Utiliser les dépenses publiques flamandes – 30 à 40 milliards d’euros par an – comme levier pour l’innovation : telle est la philosophie du Programma Innovatieve Overheidsopdrachten (en français : programme d’achats publics innovants). Initié en 2016, ce programme chapeaute aujourd’hui quelque 130 projets dans les domaines les plus divers, parmi lesquels la fabrication de béton sans ciment.
Matériau-roi de tout chantier de construction, le béton cumule néanmoins deux défauts : une empreinte carbone élevée et une demande en énergie qui l’est tout autant. Mélange de gravier et de sable, le béton a en effet besoin d’un liant. C’est le ciment, dont la production au départ de calcaire et d’argile nécessite des températures comprises entre 1.450 et 2.000 degrés.
Le béton cumule deux défauts : une empreinte carboneélevée et une demande en énergie qui l’est tout autant.

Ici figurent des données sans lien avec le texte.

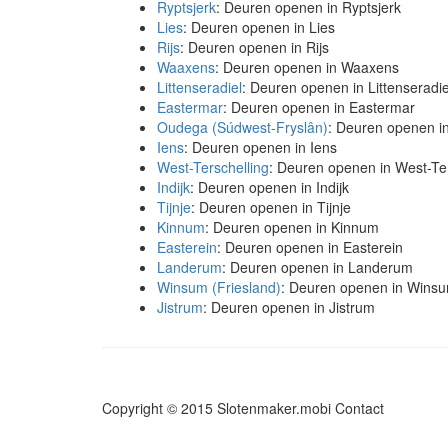
Ryptsjerk
: Deuren openen in Ryptsjerk
Lies
: Deuren openen in Lies
Rijs
: Deuren openen in Rijs
Waaxens
: Deuren openen in Waaxens
Littenseradiel
: Deuren openen in Littenseradie
Eastermar
: Deuren openen in Eastermar
Oudega (Súdwest-Fryslân)
: Deuren openen i
Iens
: Deuren openen in Iens
West-Terschelling
: Deuren openen in West-Ter
Indijk
: Deuren openen in Indijk
Tijnje
: Deuren openen in Tijnje
Kinnum
: Deuren openen in Kinnum
Easterein
: Deuren openen in Easterein
Landerum
: Deuren openen in Landerum
Winsum (Friesland)
: Deuren openen in Winsu
Jistrum
: Deuren openen in Jistrum
Copyright © 2015 Slotenmaker.mobi
Contact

Dans notre pays, les 14 millions de mètres cubes de béton annuellement coulés produisent ainsi 4 à 5% des gaz à effet de serre et dans ce total, le ciment intervient pour environ 85%. D’où l’idée de “verduriser” ce dernier. Diverses expérimentations sont actuellement en cours chez les fournisseurs. La Flandre, toutefois, veut aller plus loin et vient d’entamer à Merelbeke, dans la ferme-pilote de l’Institut flamand pour la recherche en agriculture, pêche et alimentation (ILVO), la construction de 12 silos à fosse.
Des silos comme tests
Particulièrement nombreux en Flandre, où subsistent 22.500 exploitations agricoles, les silos à fosse ou à tranchée sont des constructions rectangulaires qui ne comportent que trois murs. On y stocke, généralement bâché, du maïs ou du fourrage. Quatre silos seront construits en béton classique, quatre en béton de démolition recyclé et quatre en béton sans ciment dont la production permet d’abaisser jusqu’à 70% les émissions de CO2 par rapport aux ciments classiques.

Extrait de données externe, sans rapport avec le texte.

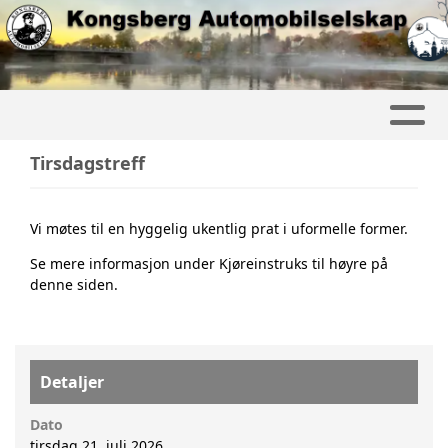
Tirsdagstreff
Vi møtes til en hyggelig ukentlig prat i uformelle former.
Se mere informasjon under Kjøreinstruks til høyre på
denne siden.
Detaljer
Dato
tirsdag 21. juli 2026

Ces derniers seront remplacés par des ciments géopolymères, c’est-à-dire des polymères inorganiques obtenus par activation alcaline d’aluminosilicates, dans le cas présent, des scories de haut fourneau. Les cendres volantes, présentes dans les fumées lors de la combustion de charbon dans les centrales thermiques, peuvent également être utilisées. Cinq mille mètres cubes de béton seront ainsi coulés au total et dans chaque silo. Des capteurs permettront de suivre en temps réel les performances des matériaux utilisés. Et ces derniers seront appelés à souffrir. La fermentation du maïs et de l’herbe libèrent en effet de l’acide qui, attaquant chimiquement le béton, en altère progressivement la solidité.
L’expérimentation prendra donc du temps, mais pourrait, si les résultats en sont positifs, entraîner un changement majeur. Si les bétons sans ciment donnent des résultats satisfaisants dans un milieu si hostile, ne peuvent-ils pas dès lors convenir partout ? Et cela, d’autant plus facilement que leur surcoût actuel – 30% – ne tient qu’aux faibles quantités produites ? S’y ajoute qu’à Merelbeke, commune fusionnée depuis le 1er janvier dernier avec Melle, sa voisine, les capteurs devraient confirmer que les bétons sans ciment ont une durée de vie trois fois plus longue que les ciments classiques.